**Recorded data:**
⁂
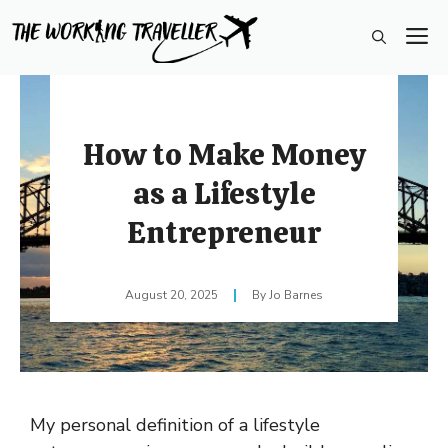
Skip
M
to
content
How to Make Money
as a Lifestyle
Entrepreneur
August 20, 2025
Jo Barnes
My personal definition of a lifestyle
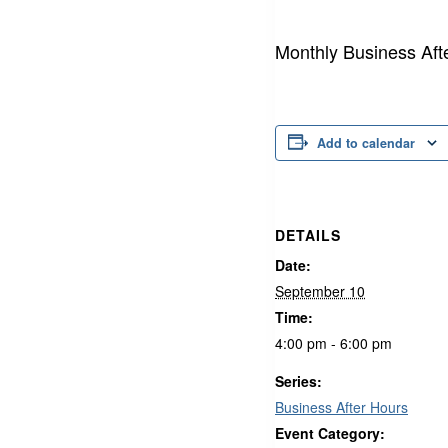
Monthly Business Aft
Add to calendar
DETAILS
Date:
September 10
Time:
4:00 pm - 6:00 pm
Series:
Business After Hours
Event Category:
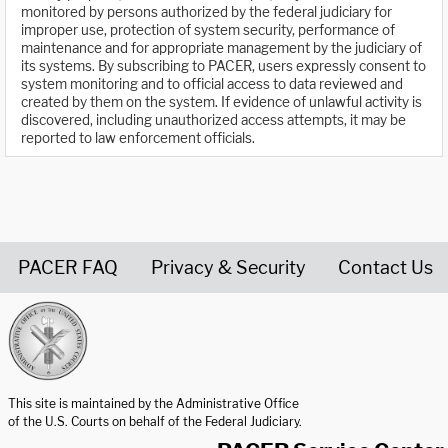
monitored by persons authorized by the federal judiciary for
improper use, protection of system security, performance of
maintenance and for appropriate management by the judiciary of
its systems. By subscribing to PACER, users expressly consent to
system monitoring and to official access to data reviewed and
created by them on the system. If evidence of unlawful activity is
discovered, including unauthorized access attempts, it may be
reported to law enforcement officials.
PACER FAQ
Privacy & Security
Contact Us
United States Courts home page
This site is maintained by the Administrative Office
of the U.S. Courts on behalf of the Federal Judiciary.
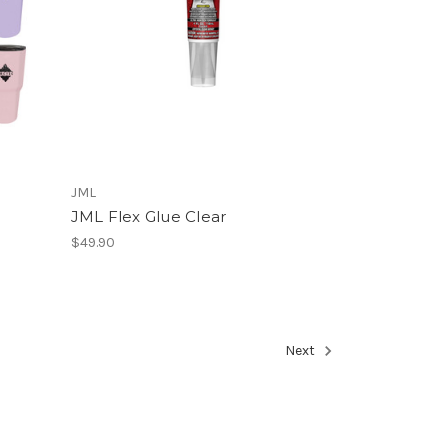
JML
JML Flex Glue Clear
$49.90
Next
⁂
**Task requirements:**
Provide the number of lines above that include the string "Courts", with no other words.

**Answer below:**
2